Clinical Health Updates

Uncertain value of automated chest compression device for cardiac arrest

Clinical Question:
Which method of resuscitation optimizes outcomes of out-of-hospital cardiac arrest: manual chest compression or the use of an automated chest compression device?

Bottom Line:
Current evidence is unable to support a recommendation for the use of either manual chest compression or an automated chest compression device for out-of-hospital cardiac arrest resuscitation. Overall survival with good neurologic function at hospital discharge occurs in fewer than 10% of individuals with the use of either cardiac pulmonary resuscitation (CPR) method.

Reference:
Hallstrom A, Rea TD, Sayre MR, et al. Manual chest compression vs use of an automated chest compression device during resuscitation following out-of-hospital cardiac arrest. A randomized trial. JAMA 2006;295:2620-2628.

Study Design:
Randomized controlled trial (nonblinded)

Synopsis:
High-quality cardiopulmonary resuscitation (CPR) may improve both cardiac and brain resuscitation following cardiac arrest.

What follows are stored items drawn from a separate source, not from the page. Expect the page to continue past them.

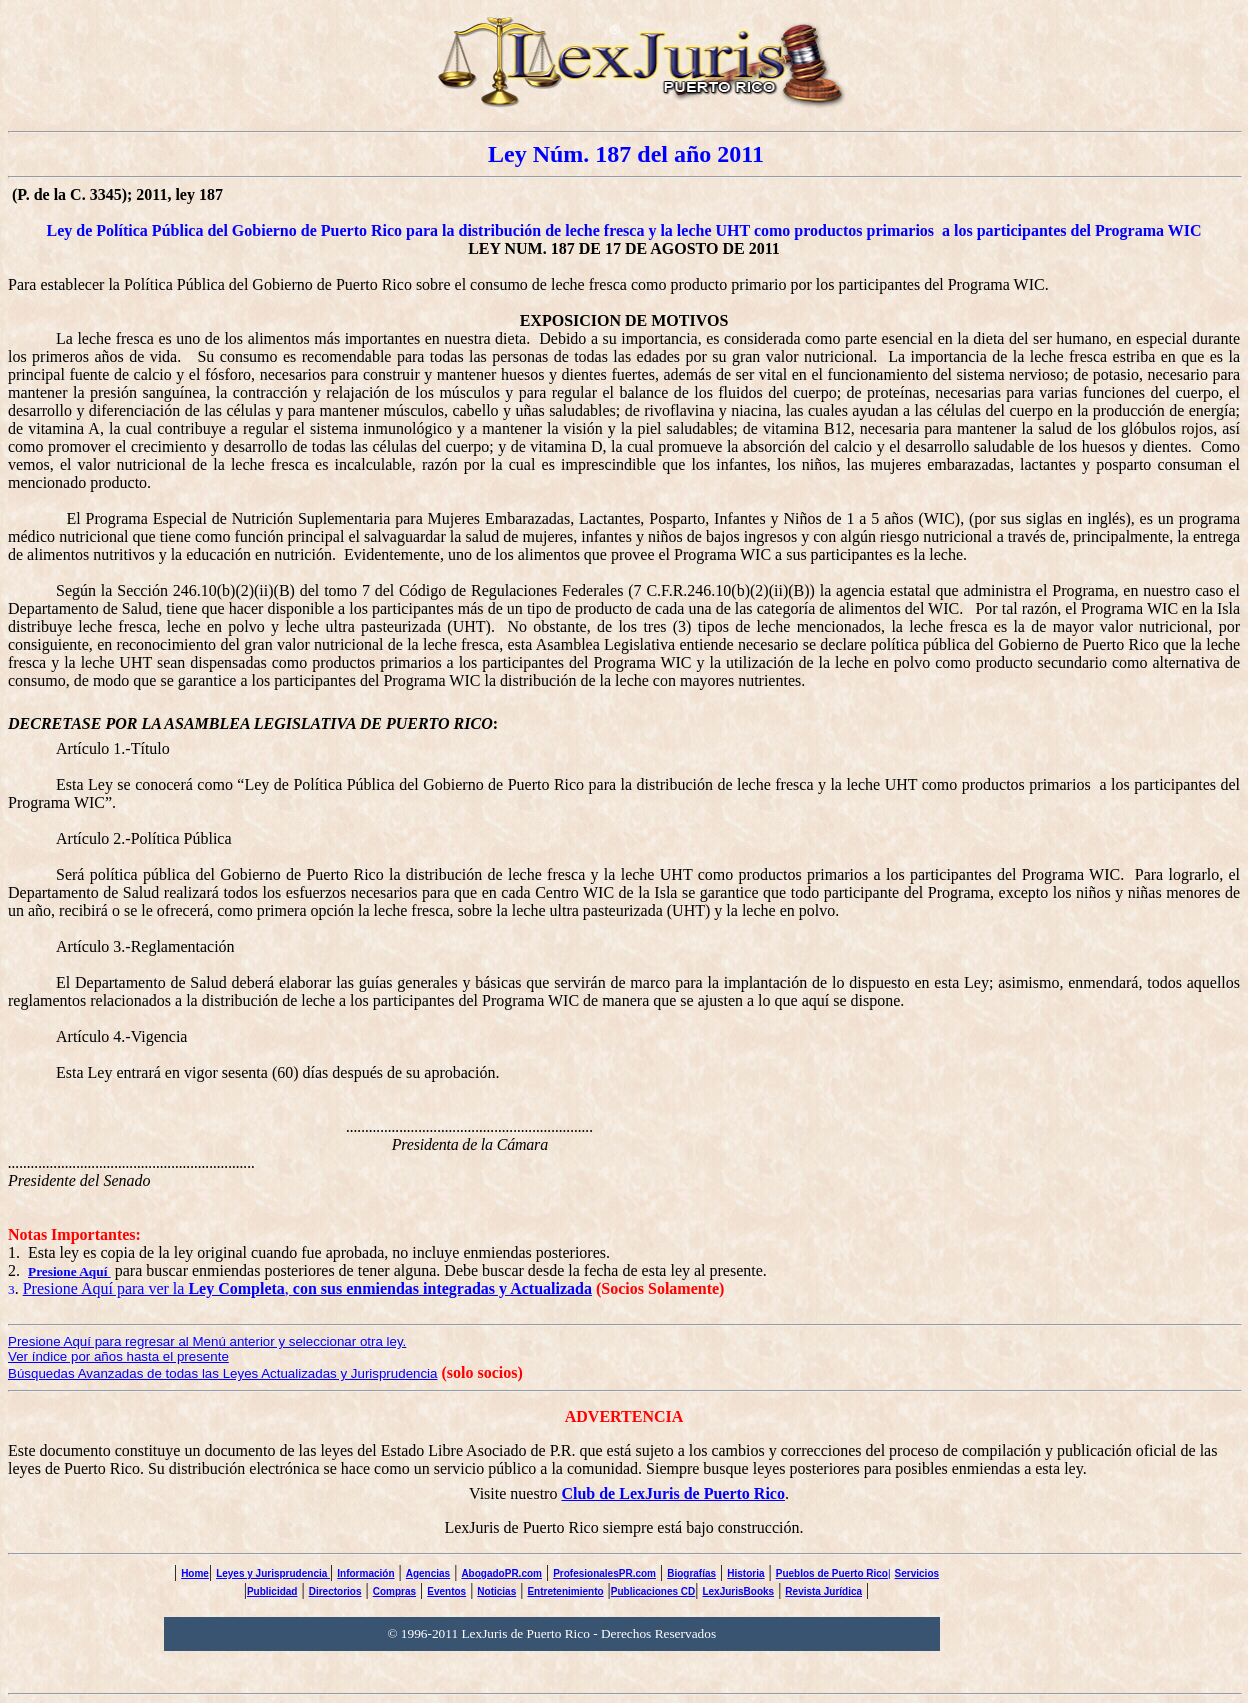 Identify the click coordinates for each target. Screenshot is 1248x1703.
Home (195, 1573)
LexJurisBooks (738, 1591)
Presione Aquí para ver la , (307, 1288)
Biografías (691, 1573)
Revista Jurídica (823, 1591)
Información (365, 1573)
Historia (745, 1573)
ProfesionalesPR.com (604, 1573)
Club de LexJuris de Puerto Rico (673, 1493)
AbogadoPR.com (501, 1573) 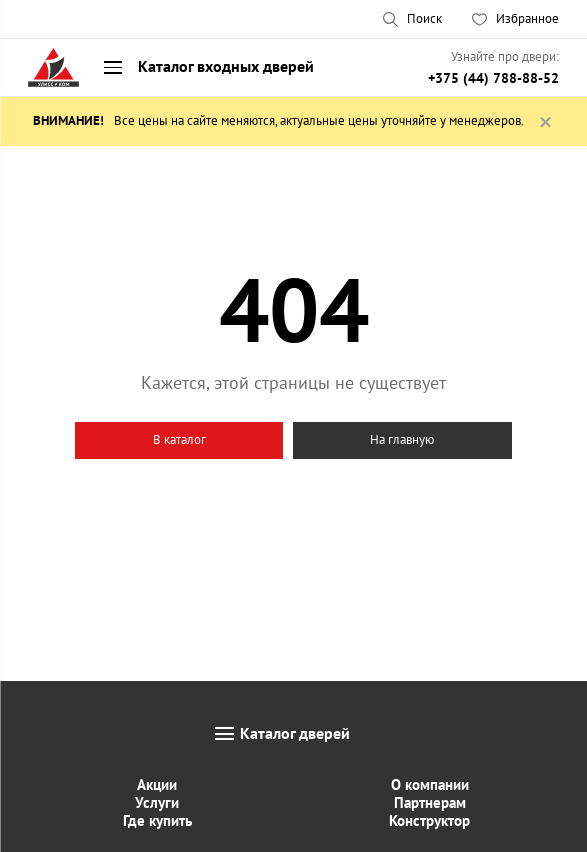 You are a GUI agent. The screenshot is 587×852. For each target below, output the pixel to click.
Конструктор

Compared with manual chest compression, an automated load-distributing band (LDB) chest compression device produces greater blood flow to vital organs and may improve resuscitation outcomes. To compare resuscitation outcomes following out-of-hospital cardiac arrest when an automated LDB-CPR device was added to standard emergency medical services (EMS) care with manual CPR. The author did a multicenter, randomized trial of patients experiencing out-of-hospital cardiac arrest in the United States and Canada. The a priori primary population was patients with cardiac arrest that was presumed to be of cardiac origin and that had occurred prior to the arrival of EMS personnel. Initial study enrollment varied by site, ranging from late July to mid November 2004; all sites halted study enrollment on March 31, 2005. Standard EMS care for cardiac arrest with an LDB-CPR device (n = 554) or manual CPR (n = 517). The primary end point was survival to 4 hours after the 911 call. Secondary end points were survival to hospital discharge and neurological status among survivors. Following the first planned interim monitoring conducted by an independent data and safety monitoring board, study enrollment was terminated. No difference existed in the primary end point of survival to 4 hours between the manual CPR group and the LDB-CPR group overall (N = 1071; 29.5% vs 28.5%; P = .74) or among the primary study population (n = 767; 24.7% vs 26.4%, respectively; P = .62). However, among the primary population, survival to hospital discharge was 9.9% in the manual CPR group and 5.8% in the LDB-CPR group (P = .06, adjusted for covariates and clustering). A cerebral performance category of 1 or 2 at hospital discharge was recorded in 7.5% of patients in the manual CPR group and in 3.1% of the LDB-CPR group (P = .006).